Chairman Jonathan Simpson-Dent urged investors to exercise their voting rights, warning that “Saba is betting on a repeat of low voter turnout at previous shareholder meetings.”

He said: ‘The Edinburgh Worldwide Investment Trust is under attack by Saba, a US hedge fund manager.

‘Saba has been clear; He wants to raise cash from the Trust portfolio that Baillie Gifford has built for the long term, and he wants to earn fee income by setting up as an investment manager and turning the Trust into a Saba fund of funds.’

Simpson-Dent warned that investors could be stuck with “a mandate you have not chosen, a manager with no experience in Edinburgh Worldwide’s specialist area, a loss of independence and a loss of the strict governance and safeguards for regular shareholders at the United Kingdom”.

He added: ‘Simply put, I don’t think they are the right people to represent you as shareholders.

‘On a personal level, I am deeply concerned about Saba’s proposals. Investment trusts are extremely democratic by definition; Saba’s proposals are not.
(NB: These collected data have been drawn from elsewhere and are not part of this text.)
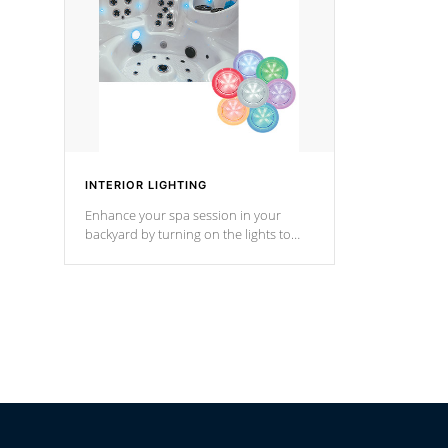
*Optional F
INTERIOR LIGHTING
Enhance your spa session in your
backyard by turning on the lights to
your spa. Choose between seven
colors, two color modes or shine on a
particular hue with on/off functionality.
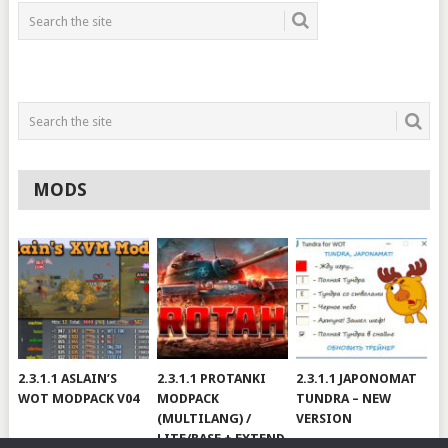
MODS
2.3.1.1 ASLAIN’S
2.3.1.1 PROTANKI
2.3.1.1 JAPONOMAT
WOT MODPACK V04
MODPACK
TUNDRA – NEW
(MULTILANG) /
VERSION
LITE/BASE + EXTEND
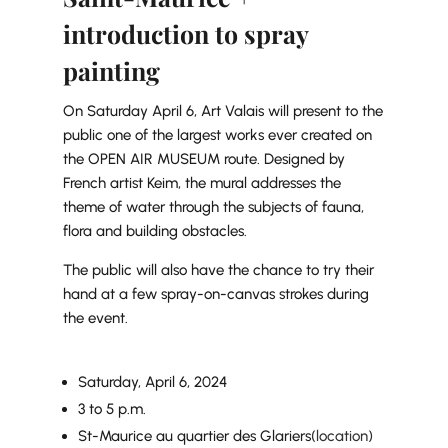
introduction to spray
painting
On Saturday April 6, Art Valais will present to the
public one of the largest works ever created on
the OPEN AIR MUSEUM route. Designed by
French artist Keim, the mural addresses the
theme of water through the subjects of fauna,
flora and building obstacles.
The public will also have the chance to try their
hand at a few spray-on-canvas strokes during
the event.
Saturday, April 6, 2024
3 to 5 p.m.
St-Maurice au quartier des Glariers
(location)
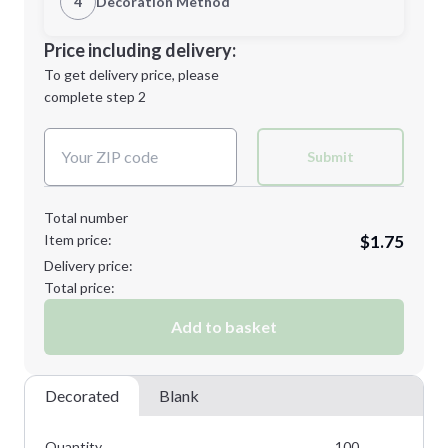
4
Decoration Method
Minimum order quantity is
100
Decoration Location
Price including delivery:
Next Step
1st
location:
To get delivery price, please
Decoration Method:
complete step 2
Next Step
Decoration Colors:
Submit
Total number
Item price:
$1.75
Delivery price:
Total price:
Add to basket
Decorated
Blank
Quantity
100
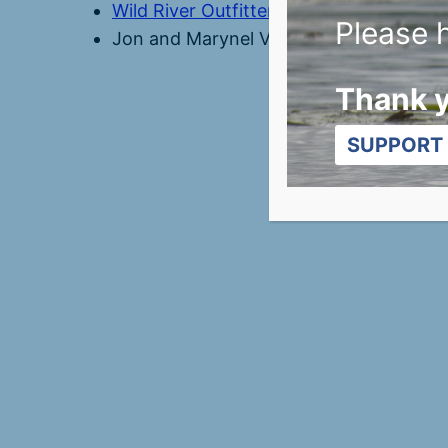
Wild River Outfitters
Please h
Jon and Marynel Van Zee
Thank 
SUPPORT 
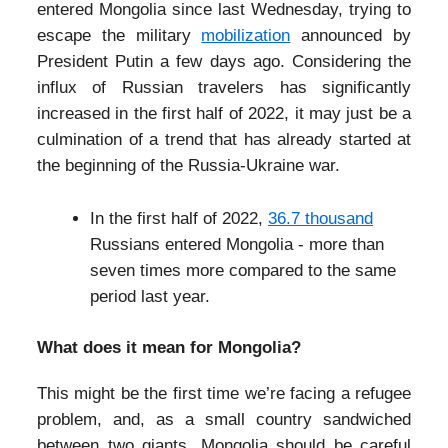
entered Mongolia since last Wednesday, trying to
escape the military
mobilization
announced by
President Putin a few days ago. Considering the
influx of Russian travelers has significantly
increased in the first half of 2022, it may just be a
culmination of a trend that has already started at
the beginning of the Russia-Ukraine war.
In the first half of 2022,
36.7 thousand
Russians entered Mongolia - more than
seven times more compared to the same
period last year.
What does it mean for Mongolia?
This might be the first time we’re facing a refugee
problem, and, as a small country sandwiched
between two giants, Mongolia should be careful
“Saba’s open land grab for its own purpose exploits our long-standing retail shareholder base, who typically do not vote.”

Edinburgh Worldwide, which invests in a portfolio of public and private assets, will face its Saba vote on February 14.

The fund managed by Baillie Gifford, which currently has a discount to NAV of around 4.9 per cent, has returned 31.7 per cent over the past 12 months and 138 per cent over the past 10 years.

However, it has lost 21 and 7.6 percent in three and five years, respectively, according to the Association of Investment Companies.

Co-directors Douglas Brodie, Luke Ward and Svetlana Viteva wrote in an open letter on Monday that performance had been disproportionately affected by the global pandemic and the resulting rise in inflation and interest rates.

“Our deliberate and structural tilt toward immature companies that are built for the future was deeply out of sync with a stock market that craved short-term cash flows and predictability,” they said.

Management acknowledged “some errors in execution” and noted “how frustrating the last three years of poor results have been for shareholders.”

They said: ‘We have learned important lessons and, over the past year, we have sought to apply them to our investment and portfolio management processes, with the crucial challenge and support of the Board.

‘As such, we have enhanced our ability to patiently support management teams while holding them accountable for strong execution.

‘The performance of recent investments has stabilized. We believe 2024 will be a major turning point for EWIT. Combined with our enduring enthusiasm for our mission, we are energized by the sense that we are entering a new period of returns.’